About four or five years ago, Motorola Solutions made a conscious decision to really invest in what is it that firefighters need that's unique from other public safety personnel. In a lot of research, a lot of times over the years, we had heard from firefighters, "The products that you're showing us and testing with us, really just seem to be adapted police devices. And we feel like we need products that are more specific for our needs.
In fact, that's really Mariah's specialty as a researcher... [her role is to] speak with literally hundreds of end users that are firefighters, and identify their needs when it comes to communications.
Mariah Levitt: [For our] research, we've done real fire training—gone in and understood what they deal with—and you come out and you have that emotional element of what you can and can't you do in that environment with current devices. You really realize what we need to work on, and [we've addressed] a number of those things in this device.
Some other things we did are in-person interviews and ride-alongs with firefighters. And we also used a lot of cognitive psychology techniques—predictive exercises and things like that—trying to get firefighters themselves to think about what would they ideally want.

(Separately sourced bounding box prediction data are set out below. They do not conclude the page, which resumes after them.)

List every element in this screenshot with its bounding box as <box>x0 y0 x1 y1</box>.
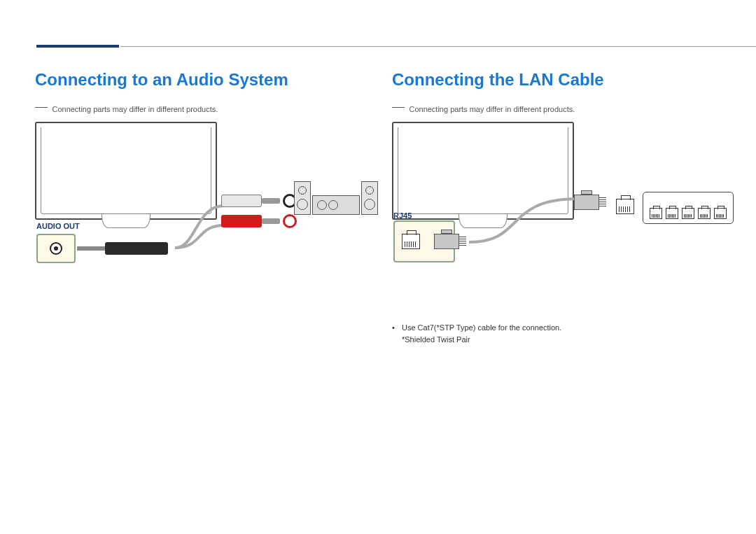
audio-out-label: AUDIO OUT <box>36 222 80 230</box>
rj45-inline-port-icon <box>616 199 634 214</box>
audio-section: Connecting to an Audio System Connecting… <box>35 70 364 345</box>
lan-note: Connecting parts may differ in different… <box>392 102 721 115</box>
stereo-system-icon <box>294 181 378 237</box>
rj45-label: RJ45 <box>393 211 412 220</box>
lan-bullet-line2: *Shielded Twist Pair <box>402 335 470 344</box>
switch-port-icon <box>650 208 662 219</box>
header-rule <box>120 46 756 47</box>
switch-port-icon <box>698 208 710 219</box>
audio-section-title: Connecting to an Audio System <box>35 70 364 90</box>
switch-port-icon <box>714 208 727 219</box>
network-switch-icon <box>643 192 734 224</box>
stereo-deck-icon <box>312 195 360 215</box>
ethernet-plug-right-icon <box>574 193 608 211</box>
rca-white-plug-icon <box>221 192 298 209</box>
audio-jack-icon <box>50 242 62 255</box>
lan-note-text: Connecting parts may differ in different… <box>409 105 575 113</box>
lan-section: Connecting the LAN Cable Connecting part… <box>392 70 721 345</box>
audio-note: Connecting parts may differ in different… <box>35 102 364 115</box>
switch-port-icon <box>682 208 694 219</box>
audio-y-cable-icon <box>154 199 280 283</box>
header-accent-bar <box>36 45 119 48</box>
lan-section-title: Connecting the LAN Cable <box>392 70 721 90</box>
switch-port-icon <box>666 208 678 219</box>
note-dash-icon <box>392 107 405 108</box>
rj45-port-icon <box>402 234 420 249</box>
lan-cable-spec-note: Use Cat7(*STP Type) cable for the connec… <box>392 322 721 345</box>
display-stand-icon <box>102 214 150 228</box>
lan-bullet-line1: Use Cat7(*STP Type) cable for the connec… <box>402 323 561 332</box>
speaker-right-icon <box>361 181 378 215</box>
rca-red-plug-icon <box>221 213 298 230</box>
audio-note-text: Connecting parts may differ in different… <box>52 105 218 113</box>
note-dash-icon <box>35 107 48 108</box>
speaker-left-icon <box>294 181 311 215</box>
lan-diagram: RJ45 <box>392 115 721 283</box>
page-columns: Connecting to an Audio System Connecting… <box>35 70 721 345</box>
audio-out-port-icon <box>36 234 76 263</box>
audio-diagram: AUDIO OUT <box>35 115 364 283</box>
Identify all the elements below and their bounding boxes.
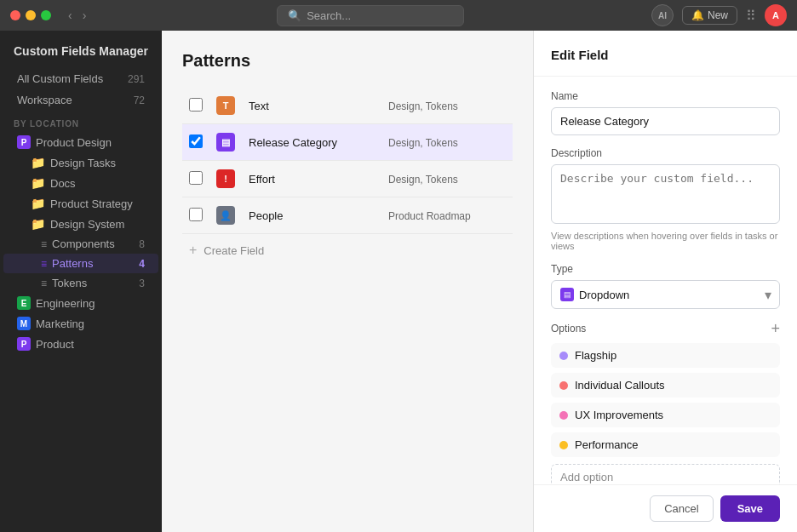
edit-panel-header: Edit Field: [534, 31, 797, 77]
dropdown-type-icon: ▤: [560, 288, 574, 301]
type-icon-text: T: [216, 96, 235, 115]
description-textarea[interactable]: [551, 164, 780, 224]
forward-button[interactable]: ›: [79, 7, 90, 24]
option-dot-purple: [559, 352, 568, 360]
option-dot-pink: [559, 411, 568, 420]
marketing-icon: M: [17, 317, 31, 330]
plus-icon: +: [189, 243, 197, 258]
cancel-button[interactable]: Cancel: [650, 495, 713, 522]
type-select-wrapper: ▤ Dropdown ▾: [551, 280, 780, 309]
titlebar-search-area: 🔍 Search...: [96, 5, 645, 26]
maximize-button[interactable]: [41, 10, 51, 20]
by-location-label: BY LOCATION: [0, 111, 162, 132]
description-label: Description: [551, 147, 780, 159]
add-option-icon-btn[interactable]: +: [771, 321, 780, 336]
create-field-label: Create Field: [204, 244, 264, 257]
option-dot-yellow: [559, 441, 568, 449]
menu-icon-active: ≡: [41, 258, 47, 270]
center-panel: Patterns T Text Design, Tokens ▤: [162, 31, 533, 532]
sidebar-item-components[interactable]: ≡ Components 8: [3, 234, 158, 254]
option-individual-callouts[interactable]: Individual Callouts: [551, 373, 780, 398]
search-placeholder: Search...: [307, 9, 351, 22]
table-row[interactable]: T Text Design, Tokens: [182, 88, 513, 124]
sidebar-item-workspace[interactable]: Workspace 72: [3, 89, 158, 111]
titlebar-nav: ‹ ›: [65, 7, 89, 24]
sidebar-item-product[interactable]: P Product: [3, 334, 158, 354]
sidebar-item-all-custom-fields[interactable]: All Custom Fields 291: [3, 68, 158, 89]
fields-table: T Text Design, Tokens ▤ Release Category…: [182, 88, 513, 234]
description-hint: View descriptions when hovering over fie…: [551, 231, 780, 251]
folder-icon: 📁: [31, 176, 45, 190]
engineering-icon: E: [17, 296, 31, 310]
menu-icon: ≡: [41, 238, 47, 250]
menu-icon: ≡: [41, 277, 47, 289]
option-performance[interactable]: Performance: [551, 432, 780, 457]
add-option-button[interactable]: Add option: [551, 464, 780, 484]
options-header: Options +: [551, 321, 780, 336]
type-label: Type: [551, 263, 780, 275]
edit-panel: Edit Field Name Description View descrip…: [533, 31, 797, 532]
name-input[interactable]: [551, 107, 780, 135]
titlebar: ‹ › 🔍 Search... AI 🔔 New ⠿ A: [0, 0, 797, 31]
type-icon-dropdown: ▤: [216, 133, 235, 152]
row-checkbox[interactable]: [189, 208, 203, 221]
table-row[interactable]: 👤 People Product Roadmap: [182, 197, 513, 234]
folder-icon: 📁: [31, 197, 45, 210]
name-label: Name: [551, 90, 780, 102]
create-field-button[interactable]: + Create Field: [182, 234, 513, 266]
options-label: Options: [551, 323, 586, 335]
new-button[interactable]: 🔔 New: [682, 6, 737, 25]
sidebar-title: Custom Fields Manager: [0, 44, 162, 68]
avatar[interactable]: A: [765, 4, 787, 26]
edit-panel-body: Name Description View descriptions when …: [534, 77, 797, 484]
save-button[interactable]: Save: [720, 495, 780, 522]
minimize-button[interactable]: [26, 10, 36, 20]
close-button[interactable]: [10, 10, 20, 20]
folder-icon: 📁: [31, 156, 45, 169]
sidebar-item-engineering[interactable]: E Engineering: [3, 293, 158, 313]
folder-icon: 📁: [31, 217, 45, 231]
back-button[interactable]: ‹: [65, 7, 76, 24]
option-label: Individual Callouts: [575, 379, 665, 392]
sidebar-item-design-tasks[interactable]: 📁 Design Tasks: [3, 152, 158, 173]
titlebar-right: AI 🔔 New ⠿ A: [651, 4, 787, 26]
table-row[interactable]: ▤ Release Category Design, Tokens: [182, 124, 513, 161]
edit-panel-footer: Cancel Save: [534, 484, 797, 532]
sidebar-item-docs[interactable]: 📁 Docs: [3, 173, 158, 193]
sidebar-item-marketing[interactable]: M Marketing: [3, 313, 158, 334]
option-dot-red: [559, 381, 568, 390]
option-ux-improvements[interactable]: UX Improvements: [551, 403, 780, 427]
search-bar[interactable]: 🔍 Search...: [277, 5, 464, 26]
grid-icon[interactable]: ⠿: [746, 8, 756, 24]
option-label: Flagship: [575, 349, 616, 362]
bell-icon: 🔔: [691, 9, 704, 21]
sidebar-item-product-strategy[interactable]: 📁 Product Strategy: [3, 193, 158, 214]
traffic-lights: [10, 10, 51, 20]
type-value: Dropdown: [579, 289, 629, 301]
table-row[interactable]: ! Effort Design, Tokens: [182, 161, 513, 197]
sidebar: Custom Fields Manager All Custom Fields …: [0, 31, 162, 532]
product-icon: P: [17, 337, 31, 351]
panel-title: Patterns: [182, 51, 513, 71]
option-flagship[interactable]: Flagship: [551, 343, 780, 368]
sidebar-item-tokens[interactable]: ≡ Tokens 3: [3, 273, 158, 293]
type-icon-people: 👤: [216, 206, 235, 225]
main-content: Custom Fields Manager All Custom Fields …: [0, 31, 797, 532]
edit-panel-title: Edit Field: [551, 48, 780, 76]
ai-badge[interactable]: AI: [651, 4, 674, 26]
option-label: UX Improvements: [575, 409, 663, 421]
row-checkbox[interactable]: [189, 171, 203, 185]
product-design-icon: P: [17, 135, 31, 149]
sidebar-item-design-system[interactable]: 📁 Design System: [3, 214, 158, 234]
row-checkbox[interactable]: [189, 98, 203, 112]
search-icon: 🔍: [288, 9, 301, 22]
option-label: Performance: [575, 438, 638, 451]
row-checkbox[interactable]: [189, 134, 203, 148]
type-icon-effort: !: [216, 169, 235, 188]
sidebar-item-patterns[interactable]: ≡ Patterns 4: [3, 254, 158, 273]
sidebar-item-product-design[interactable]: P Product Design: [3, 132, 158, 152]
type-select[interactable]: ▤ Dropdown: [551, 280, 780, 309]
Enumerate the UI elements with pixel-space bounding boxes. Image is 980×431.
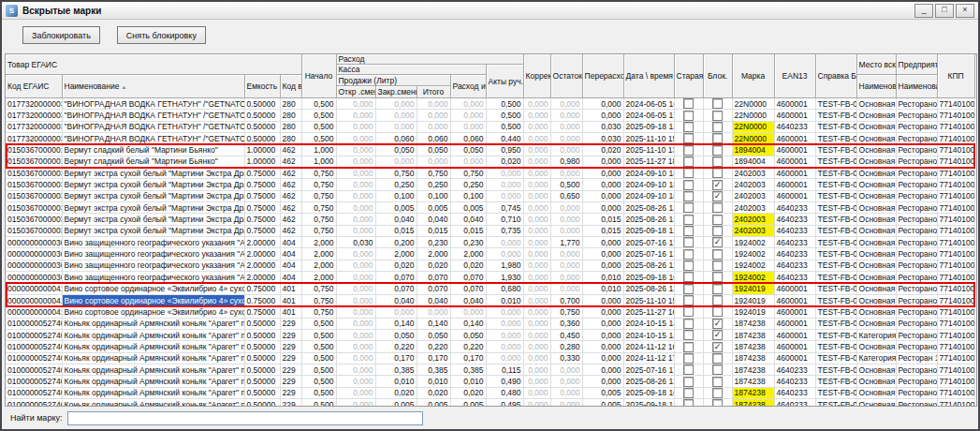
cell-n[interactable]: Коньяк ординарный Армянский коньяк "Араг… bbox=[62, 318, 244, 329]
cell-old[interactable] bbox=[674, 190, 703, 201]
cell-e[interactable]: 0,000 bbox=[450, 98, 486, 110]
cell-bl[interactable] bbox=[703, 156, 732, 167]
table-row[interactable]: 01773200000031"ВИНОГРАДНАЯ ВОДКА ГЕТНАТУ… bbox=[6, 133, 974, 144]
maximize-button[interactable]: □ bbox=[935, 4, 954, 18]
cell-o[interactable]: 0,000 bbox=[336, 133, 375, 144]
cell-cl[interactable]: 0,005 bbox=[375, 202, 417, 214]
block-checkbox[interactable]: ✓ bbox=[712, 180, 723, 190]
cell-a[interactable]: 0,000 bbox=[486, 190, 523, 201]
cell-co[interactable]: Рестораноф bbox=[896, 98, 937, 110]
cell-cr[interactable]: 0,000 bbox=[523, 387, 550, 398]
cell-kpp[interactable]: 771401001 bbox=[937, 329, 974, 340]
cell-a[interactable]: 0,440 bbox=[486, 133, 523, 144]
cell-o[interactable]: 0,000 bbox=[336, 341, 375, 352]
cell-pl[interactable]: Основная bbox=[856, 133, 896, 144]
cell-pl[interactable]: Основная bbox=[856, 98, 896, 110]
cell-d[interactable]: 2024-10-15 14:2 bbox=[623, 318, 674, 329]
cell-b[interactable]: 0,750 bbox=[301, 179, 336, 190]
cell-kpp[interactable]: 771401001 bbox=[937, 272, 974, 283]
cell-o[interactable]: 0,000 bbox=[336, 329, 375, 340]
old-checkbox[interactable] bbox=[683, 260, 694, 271]
cell-a[interactable]: 0,500 bbox=[486, 121, 523, 132]
cell-m[interactable]: 1924002 bbox=[732, 260, 774, 271]
cell-o[interactable]: 0,000 bbox=[336, 179, 375, 190]
cell-cl[interactable]: 0,040 bbox=[375, 294, 417, 305]
cell-t[interactable]: 0,000 bbox=[417, 156, 450, 167]
cell-b[interactable]: 0,750 bbox=[301, 214, 336, 225]
cell-t[interactable]: 0,000 bbox=[417, 306, 450, 318]
cell-cl[interactable]: 0,100 bbox=[375, 190, 417, 201]
cell-b[interactable]: 2,000 bbox=[301, 272, 336, 283]
cell-n[interactable]: Вино сортовое ординарное «Эквилибрио 4» … bbox=[62, 306, 244, 318]
cell-t[interactable]: 0,100 bbox=[417, 190, 450, 201]
cell-pl[interactable]: Основная bbox=[856, 260, 896, 271]
cell-e[interactable]: 0,230 bbox=[450, 237, 486, 248]
cell-ov[interactable]: 0,000 bbox=[582, 329, 623, 340]
cell-e[interactable]: 0,385 bbox=[450, 364, 486, 375]
cell-d[interactable]: 2025-11-10 13:2 bbox=[623, 144, 674, 156]
cell-c[interactable]: 01773200000031 bbox=[6, 133, 62, 144]
block-checkbox[interactable] bbox=[712, 249, 723, 260]
cell-t[interactable]: 0,020 bbox=[417, 260, 450, 271]
cell-r[interactable]: 0,000 bbox=[550, 364, 582, 375]
cell-cl[interactable]: 0,020 bbox=[375, 387, 417, 398]
cell-a[interactable]: 0,000 bbox=[486, 352, 523, 364]
cell-old[interactable] bbox=[674, 283, 703, 294]
cell-a[interactable]: 0,000 bbox=[486, 306, 523, 318]
cell-n[interactable]: "ВИНОГРАДНАЯ ВОДКА ГЕТНАТУН" /"GETNATOUN… bbox=[62, 133, 244, 144]
cell-cap[interactable]: 0.75000 bbox=[244, 283, 280, 294]
cell-k[interactable]: 229 bbox=[280, 376, 301, 387]
cell-d[interactable]: 2025-09-18 12:5 bbox=[623, 398, 674, 407]
cell-bl[interactable] bbox=[703, 121, 732, 132]
cell-c[interactable]: 01000000527400 bbox=[6, 352, 62, 364]
old-checkbox[interactable] bbox=[683, 226, 694, 236]
block-checkbox[interactable] bbox=[712, 295, 723, 305]
cell-b[interactable]: 2,000 bbox=[301, 237, 336, 248]
cell-a[interactable]: 1,980 bbox=[486, 260, 523, 271]
cell-cap[interactable]: 0.75000 bbox=[244, 179, 280, 190]
cell-k[interactable]: 404 bbox=[280, 260, 301, 271]
cell-n[interactable]: Вино защищенного географического указани… bbox=[62, 260, 244, 271]
cell-ref[interactable]: TEST-FB-00 bbox=[815, 294, 856, 305]
cell-kpp[interactable]: 771401001 bbox=[937, 237, 974, 248]
cell-o[interactable]: 0,000 bbox=[336, 121, 375, 132]
cell-n[interactable]: Вермут экстра сухой белый "Мартини Экстр… bbox=[62, 190, 244, 201]
cell-ov[interactable]: 0,000 bbox=[582, 168, 623, 179]
table-row[interactable]: 01503670000034Вермут экстра сухой белый … bbox=[6, 190, 974, 201]
cell-t[interactable]: 0,020 bbox=[417, 387, 450, 398]
cell-cap[interactable]: 1.00000 bbox=[244, 144, 280, 156]
cell-k[interactable]: 229 bbox=[280, 398, 301, 407]
cell-d[interactable]: 2024-09-10 18:0 bbox=[623, 168, 674, 179]
cell-t[interactable]: 0,000 bbox=[417, 121, 450, 132]
cell-ref[interactable]: TEST-FB-00 bbox=[815, 306, 856, 318]
cell-ean[interactable]: 4600001 bbox=[774, 144, 815, 156]
cell-kpp[interactable]: 771401001 bbox=[937, 306, 974, 318]
cell-cap[interactable]: 0.75000 bbox=[244, 190, 280, 201]
cell-ref[interactable]: TEST-FB-00 bbox=[815, 341, 856, 352]
header-col-block[interactable]: Блок. bbox=[703, 54, 732, 98]
cell-ean[interactable]: 4600001 bbox=[774, 133, 815, 144]
cell-e[interactable]: 0,250 bbox=[450, 179, 486, 190]
cell-bl[interactable] bbox=[703, 168, 732, 179]
cell-pl[interactable]: Основная bbox=[856, 318, 896, 329]
cell-ean[interactable]: 4640233 bbox=[774, 387, 815, 398]
cell-ref[interactable]: TEST-FB-00 bbox=[815, 329, 856, 340]
cell-r[interactable]: 0,000 bbox=[550, 248, 582, 260]
cell-ean[interactable]: 4640233 bbox=[774, 398, 815, 407]
table-row[interactable]: 01773200000031"ВИНОГРАДНАЯ ВОДКА ГЕТНАТУ… bbox=[6, 98, 974, 110]
cell-kpp[interactable]: 771401001 bbox=[937, 341, 974, 352]
block-checkbox[interactable] bbox=[712, 111, 723, 121]
cell-r[interactable]: 0,000 bbox=[550, 144, 582, 156]
cell-pl[interactable]: Основная bbox=[856, 376, 896, 387]
cell-r[interactable]: 0,000 bbox=[550, 202, 582, 214]
cell-pl[interactable]: Основная bbox=[856, 398, 896, 407]
cell-ean[interactable]: 4640233 bbox=[774, 248, 815, 260]
cell-r[interactable]: 1,770 bbox=[550, 237, 582, 248]
cell-bl[interactable]: ✓ bbox=[703, 237, 732, 248]
cell-m[interactable]: 1874238 bbox=[732, 364, 774, 375]
cell-ref[interactable]: TEST-FB-00 bbox=[815, 272, 856, 283]
cell-cr[interactable]: 0,000 bbox=[523, 329, 550, 340]
cell-ref[interactable]: TEST-FB-00 bbox=[815, 283, 856, 294]
cell-n[interactable]: Вино защищенного географического указани… bbox=[62, 272, 244, 283]
cell-m[interactable]: 1874238 bbox=[732, 352, 774, 364]
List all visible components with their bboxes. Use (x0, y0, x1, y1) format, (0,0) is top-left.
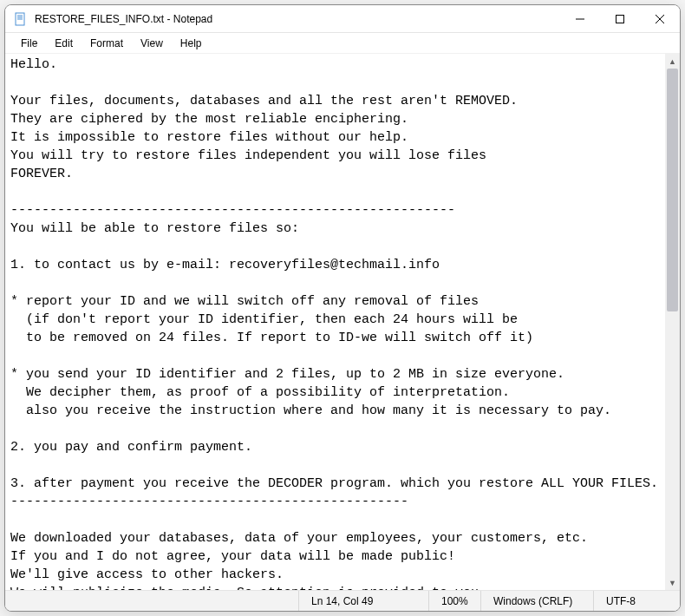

All that stuff went into something like this, this speaker mic.
SR: Firefighters are all about wet, dirty... hot, and cold environments. And there's a condition that they have called situational disability, which simply means every user is disabled at one point or another, because of the protective clothing they're wearing, the noise in their environment, etc.
For example, when it comes to noise, this device is designed with an exclusive noise-cancelling system so that when the user is speaking into it, he's heard much more clearly on the other end. The team leader at the truck, or the dispatcher, is able to understand what they're saying, even with whirring fans and motors in the background, roaring fires and everything.
ML: And fire alarms in the building... It's 50% louder than our previous product.
This is the first microphone that has that. Before that, we had the radios that could [had noise-cancelling]... but as soon as you attach a speaker mic to it, [the signal is] only as good as what comes out of that speaker. So this is the first opportunity for us to actually make sure that the whole system has dual noise-cancelling.SR: And then other features: to deal with "gloveability," as we call it—[firefighters] are wearing big, heavy, oven-mitt like gloves—we've increased the size and tactility of the controls... and we've tried to place controls on different planes, so that they're easily identifiable without looking at the device.
Then we've learned along the way about an aesthetic that firefighters appreciate. And we feel that that's an important part of this too: it needs to look like it's a rescue/safety device.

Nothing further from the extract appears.